At 12:00 PM, L&T shares were trading at ₹3,495.95, down 3.8%, while the market capitalisation slipped to 4.8 lakh crore with 2.8 lakh shares changing hands over the counter as compared to two-week average volume of 0.96 lakh shares.
L&T shares touched its 52-week high of ₹3,738.90 in the previous session, rebounding 80% from its 52-week low of ₹2,073.85 touched on January 31, 2023. In the last six year, L&T shares have risen 30%, while it slipped over 1% in a month.
Also Read: L&T Q2 profit jumps 45% to ₹3,223 cr
L&T released its Q3 numbers post-market hours yesterday, posting a consolidated profit after tax (PAT) of ₹2,947 crore, registering a growth of 15% compared to the corresponding quarter of the previous year.
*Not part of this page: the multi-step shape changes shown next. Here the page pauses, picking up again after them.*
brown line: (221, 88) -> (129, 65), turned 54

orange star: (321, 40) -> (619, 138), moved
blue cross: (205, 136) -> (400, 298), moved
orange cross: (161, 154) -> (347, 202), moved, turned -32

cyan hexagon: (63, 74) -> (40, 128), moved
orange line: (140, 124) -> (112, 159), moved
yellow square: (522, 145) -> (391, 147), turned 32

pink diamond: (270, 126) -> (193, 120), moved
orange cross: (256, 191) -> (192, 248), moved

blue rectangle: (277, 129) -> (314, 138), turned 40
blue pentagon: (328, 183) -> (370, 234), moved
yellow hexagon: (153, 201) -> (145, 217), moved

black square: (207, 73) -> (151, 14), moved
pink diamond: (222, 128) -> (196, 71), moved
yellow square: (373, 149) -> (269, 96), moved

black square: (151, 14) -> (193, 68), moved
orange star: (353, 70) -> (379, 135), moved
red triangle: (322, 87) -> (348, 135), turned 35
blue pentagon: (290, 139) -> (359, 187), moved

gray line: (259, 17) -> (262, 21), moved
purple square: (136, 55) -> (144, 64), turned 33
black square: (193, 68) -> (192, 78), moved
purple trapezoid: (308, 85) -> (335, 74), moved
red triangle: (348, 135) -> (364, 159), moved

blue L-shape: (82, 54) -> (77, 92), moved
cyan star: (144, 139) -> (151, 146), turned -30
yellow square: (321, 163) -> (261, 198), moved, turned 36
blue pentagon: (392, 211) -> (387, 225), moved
The consolidated revenues stood at ₹55,128 crore in Q3 FY24, recording a YoY growth of 19%, aided by ramp up in execution of the strong order book in the projects and manufacturing portfolio. International revenues during the quarter was at ₹24,300 crore, constituting 44% of the total revenue.
S.N. Subrahmanyan, Chairman and Managing Director, L&T says, “We have registered yet another quarter of strong performance, despite the headwinds from a volatile global environment and consequent supply chain constraints. Our nine month order inflow has crossed the FY’23 level. This is a testament to our wide capability spectrum, diversified presence, financial strength and most importantly the faith reposed in us by our customers.”
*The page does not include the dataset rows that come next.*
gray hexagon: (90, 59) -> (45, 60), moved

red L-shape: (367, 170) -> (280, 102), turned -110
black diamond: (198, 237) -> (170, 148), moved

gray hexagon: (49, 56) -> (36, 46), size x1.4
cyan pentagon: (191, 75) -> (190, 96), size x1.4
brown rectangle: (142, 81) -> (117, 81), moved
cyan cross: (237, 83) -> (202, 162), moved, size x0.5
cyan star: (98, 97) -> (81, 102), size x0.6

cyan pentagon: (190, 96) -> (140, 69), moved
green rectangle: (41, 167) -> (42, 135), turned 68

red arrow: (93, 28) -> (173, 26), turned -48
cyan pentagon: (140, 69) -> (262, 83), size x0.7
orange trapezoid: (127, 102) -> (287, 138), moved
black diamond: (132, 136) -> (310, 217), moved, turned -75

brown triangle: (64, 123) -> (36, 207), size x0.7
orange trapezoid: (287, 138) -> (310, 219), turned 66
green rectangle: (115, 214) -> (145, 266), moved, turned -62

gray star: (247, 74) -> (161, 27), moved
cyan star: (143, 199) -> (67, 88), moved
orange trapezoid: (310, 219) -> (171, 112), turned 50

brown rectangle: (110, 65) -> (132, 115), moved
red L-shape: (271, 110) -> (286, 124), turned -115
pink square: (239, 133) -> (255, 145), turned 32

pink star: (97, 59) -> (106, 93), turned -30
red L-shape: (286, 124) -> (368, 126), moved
Subrahmanyan further says that the group forayed into fabless semiconductor chip design during the quarter. “Our bold strides in new age sectors, including Digital Platforms, Data Centres, and Green Energy will pivot us into a technology–led conglomerate.”
He adds that the conglomerate is currently witnessing improved capex spending in both our primary geographies of India and Middle East. “Despite continued global macroeconomic and geopolitical volatility we remain positive about the investment spending continuing in the medium term,” he says.
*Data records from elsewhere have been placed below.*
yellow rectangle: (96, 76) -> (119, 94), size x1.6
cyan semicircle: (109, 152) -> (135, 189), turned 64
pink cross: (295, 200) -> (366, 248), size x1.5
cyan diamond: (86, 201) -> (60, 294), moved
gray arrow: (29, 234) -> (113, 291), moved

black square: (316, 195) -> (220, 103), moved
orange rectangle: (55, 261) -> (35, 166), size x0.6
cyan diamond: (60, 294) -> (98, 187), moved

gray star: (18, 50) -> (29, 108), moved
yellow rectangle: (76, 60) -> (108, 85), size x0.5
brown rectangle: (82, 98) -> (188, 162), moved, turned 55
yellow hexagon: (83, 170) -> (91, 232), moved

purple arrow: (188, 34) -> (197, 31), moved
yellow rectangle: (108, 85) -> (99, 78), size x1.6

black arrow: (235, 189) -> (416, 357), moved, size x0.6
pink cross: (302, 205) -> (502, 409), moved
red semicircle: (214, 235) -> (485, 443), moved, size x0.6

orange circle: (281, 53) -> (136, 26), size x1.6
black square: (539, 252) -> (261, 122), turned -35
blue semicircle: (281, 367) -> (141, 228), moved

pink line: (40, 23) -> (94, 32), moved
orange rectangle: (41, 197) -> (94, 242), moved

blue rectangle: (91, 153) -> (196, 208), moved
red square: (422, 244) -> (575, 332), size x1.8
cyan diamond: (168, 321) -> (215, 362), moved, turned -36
The company received orders worth ₹75,990 crore at the group level during the quarter ended December 31, 2023, a growth of 25% on an annual basis. The orders were received across various businesses like offshore vertical of hydrocarbon, solar EPC & power transmission, water utilities, buildings & factories and minerals & metals sectors. International orders were at ₹50,562 crore during the quarter, comprising 67% of the total order inflow.
On a cumulative basis, the order inflow for the nine months ended December 31, 2023 stood at ₹2.3 lakh crore, registering a growth of 49% over the corresponding period of the previous year. International orders were at ₹1.37 lakh crore, constituting 60% of the total orders. As of December 31, 2023, the consolidated order book stood at ₹4.69 lakh crore, with international orders having a share of 39%.
Ananlysts were expecting L&T to post a quarterly net profit of ₹3,400 crore and revenue at ₹54,100 crore. However, most brokerages remain bullish on the engineering and construction major, expecting growth prospects in the medium term.
Post Q3, foreign brokerages such as Jefferies, CLSA, Citi, and Goldman Sachs retained a 'Buy' call on L&T shares with price targets of ₹4,135, ₹4,260, ₹4,082, and ₹3,750, respectively. Meanwhile, Morgan Stanley recommended an 'overweight' rating with a target price of ₹4,171 per share.
(DISCLAIMER: The views and opinions expressed by investment experts on fortuneindia.com are either their own or of their organisations, but not necessarily that of fortuneindia.com and its editorial team. Readers are advised to consult certified experts before taking investment decisions.)